* Your assignment
Up to and including the line bearing "run a fun and", output every line of the entries exactly as written, starting from the first; pictures stay out.
#### Supplied records ####
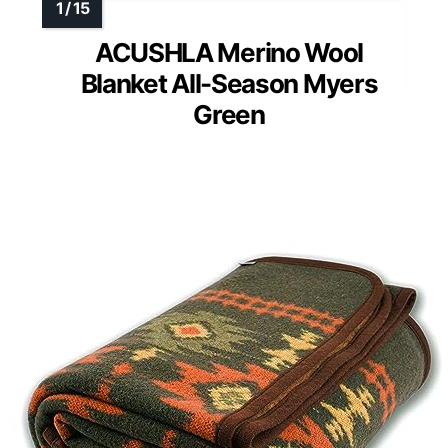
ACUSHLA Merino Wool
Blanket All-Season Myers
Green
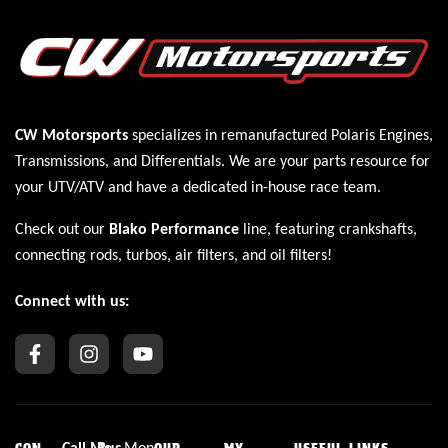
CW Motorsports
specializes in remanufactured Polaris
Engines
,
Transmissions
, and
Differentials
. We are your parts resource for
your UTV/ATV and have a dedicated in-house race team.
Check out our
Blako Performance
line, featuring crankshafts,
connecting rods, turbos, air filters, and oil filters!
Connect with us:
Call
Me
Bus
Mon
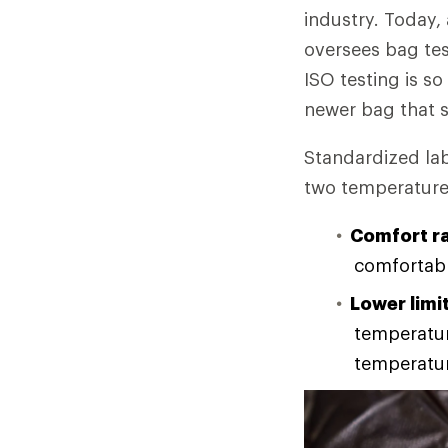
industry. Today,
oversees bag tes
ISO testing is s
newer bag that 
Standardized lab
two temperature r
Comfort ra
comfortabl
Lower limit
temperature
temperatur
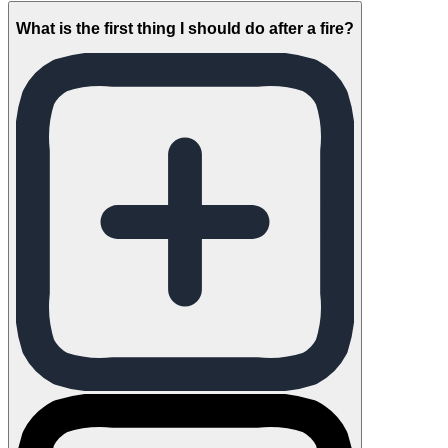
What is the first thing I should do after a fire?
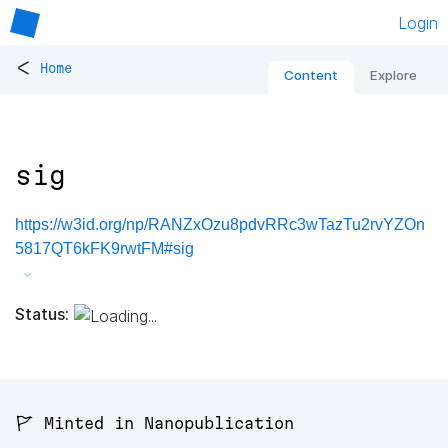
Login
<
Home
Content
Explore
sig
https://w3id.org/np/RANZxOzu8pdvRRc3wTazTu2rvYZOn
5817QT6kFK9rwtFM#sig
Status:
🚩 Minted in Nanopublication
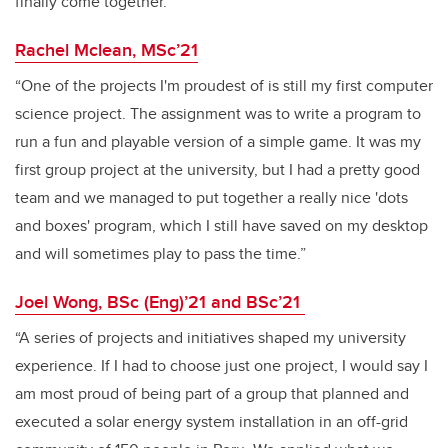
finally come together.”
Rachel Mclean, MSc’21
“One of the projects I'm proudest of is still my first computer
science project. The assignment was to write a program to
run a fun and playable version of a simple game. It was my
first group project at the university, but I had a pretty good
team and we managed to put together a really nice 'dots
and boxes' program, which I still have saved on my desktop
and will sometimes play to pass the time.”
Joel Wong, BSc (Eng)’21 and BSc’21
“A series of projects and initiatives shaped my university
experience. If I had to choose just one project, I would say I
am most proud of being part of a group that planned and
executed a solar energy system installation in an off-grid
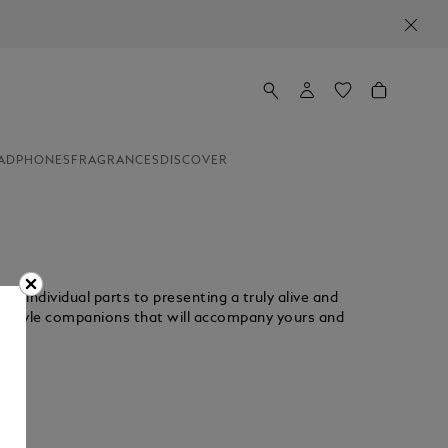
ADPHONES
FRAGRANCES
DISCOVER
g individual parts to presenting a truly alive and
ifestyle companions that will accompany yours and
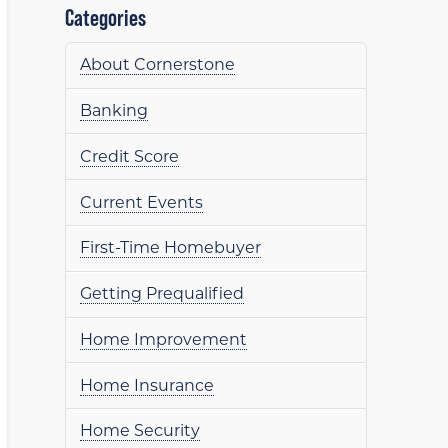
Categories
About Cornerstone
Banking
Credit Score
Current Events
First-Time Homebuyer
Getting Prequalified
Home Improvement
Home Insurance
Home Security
####
* Answer to this problem
ACUSHLA Merino Wool
Blanket All-Season Myers
Green
CW Motorsports
specializes in remanufactured Polaris
Engines
,
Transmissions
, and
Differentials
. We are your parts resource for
your UTV/ATV and have a dedicated in-house race team.
Check out our
Blako Performance
line, featuring crankshafts,
connecting rods, turbos, air filters, and oil filters!
Connect with us:
Call
Me
Bus
Mon
industry. Today,
oversees bag tes
ISO testing is s
newer bag that 
Standardized lab
two temperature r
Comfort ra
comfortabl
Lower limit
temperature
temperatur
What is the first thing I should do after a fire?
Login
<
Home
Content
Explore
sig
https://w3id.org/np/RANZxOzu8pdvRRc3wTazTu2rvYZOn
5817QT6kFK9rwtFM#sig
Status:
🚩 Minted in Nanopublication
finally come together.”
Rachel Mclean, MSc’21
“One of the projects I'm proudest of is still my first computer
science project. The assignment was to write a program to
run a fun and playable version of a simple game. It was my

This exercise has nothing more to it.